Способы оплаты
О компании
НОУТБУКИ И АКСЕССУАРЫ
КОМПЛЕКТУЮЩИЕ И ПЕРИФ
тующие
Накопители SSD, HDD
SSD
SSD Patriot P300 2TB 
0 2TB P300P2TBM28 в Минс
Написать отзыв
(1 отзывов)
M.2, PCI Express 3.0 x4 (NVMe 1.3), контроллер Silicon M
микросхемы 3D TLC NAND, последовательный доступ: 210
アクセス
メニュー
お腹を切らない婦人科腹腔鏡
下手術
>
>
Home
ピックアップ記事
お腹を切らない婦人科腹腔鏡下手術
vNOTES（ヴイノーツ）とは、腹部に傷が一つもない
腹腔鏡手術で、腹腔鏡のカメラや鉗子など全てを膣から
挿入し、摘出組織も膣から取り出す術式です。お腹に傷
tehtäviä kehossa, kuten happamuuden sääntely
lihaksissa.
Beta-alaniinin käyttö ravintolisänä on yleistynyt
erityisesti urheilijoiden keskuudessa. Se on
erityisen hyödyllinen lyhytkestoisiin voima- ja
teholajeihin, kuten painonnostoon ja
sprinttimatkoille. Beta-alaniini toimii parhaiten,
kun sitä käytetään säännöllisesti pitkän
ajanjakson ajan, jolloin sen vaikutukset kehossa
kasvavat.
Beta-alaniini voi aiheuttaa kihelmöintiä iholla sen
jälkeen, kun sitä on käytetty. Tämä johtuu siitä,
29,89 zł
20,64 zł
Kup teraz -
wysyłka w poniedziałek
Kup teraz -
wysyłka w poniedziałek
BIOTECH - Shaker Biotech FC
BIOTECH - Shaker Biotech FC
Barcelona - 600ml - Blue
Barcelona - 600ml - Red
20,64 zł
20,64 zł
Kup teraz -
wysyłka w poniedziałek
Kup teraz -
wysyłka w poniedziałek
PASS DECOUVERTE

━━━━━━━━

_Task prompt_. Would you please copy every line of the data exactly?

_Solved problem_.
Способы оплаты
О компании
НОУТБУКИ И АКСЕССУАРЫ
КОМПЛЕКТУЮЩИЕ И ПЕРИФ
тующие
Накопители SSD, HDD
SSD
SSD Patriot P300 2TB 
0 2TB P300P2TBM28 в Минс
Написать отзыв
(1 отзывов)
M.2, PCI Express 3.0 x4 (NVMe 1.3), контроллер Silicon M
микросхемы 3D TLC NAND, последовательный доступ: 210
アクセス
メニュー
お腹を切らない婦人科腹腔鏡
下手術
>
>
Home
ピックアップ記事
お腹を切らない婦人科腹腔鏡下手術
vNOTES（ヴイノーツ）とは、腹部に傷が一つもない
腹腔鏡手術で、腹腔鏡のカメラや鉗子など全てを膣から
挿入し、摘出組織も膣から取り出す術式です。お腹に傷
tehtäviä kehossa, kuten happamuuden sääntely
lihaksissa.
Beta-alaniinin käyttö ravintolisänä on yleistynyt
erityisesti urheilijoiden keskuudessa. Se on
erityisen hyödyllinen lyhytkestoisiin voima- ja
teholajeihin, kuten painonnostoon ja
sprinttimatkoille. Beta-alaniini toimii parhaiten,
kun sitä käytetään säännöllisesti pitkän
ajanjakson ajan, jolloin sen vaikutukset kehossa
kasvavat.
Beta-alaniini voi aiheuttaa kihelmöintiä iholla sen
jälkeen, kun sitä on käytetty. Tämä johtuu siitä,
29,89 zł
20,64 zł
Kup teraz -
wysyłka w poniedziałek
Kup teraz -
wysyłka w poniedziałek
BIOTECH - Shaker Biotech FC
BIOTECH - Shaker Biotech FC
Barcelona - 600ml - Blue
Barcelona - 600ml - Red
20,64 zł
20,64 zł
Kup teraz -
wysyłka w poniedziałek
Kup teraz -
wysyłka w poniedziałek
PASS DECOUVERTE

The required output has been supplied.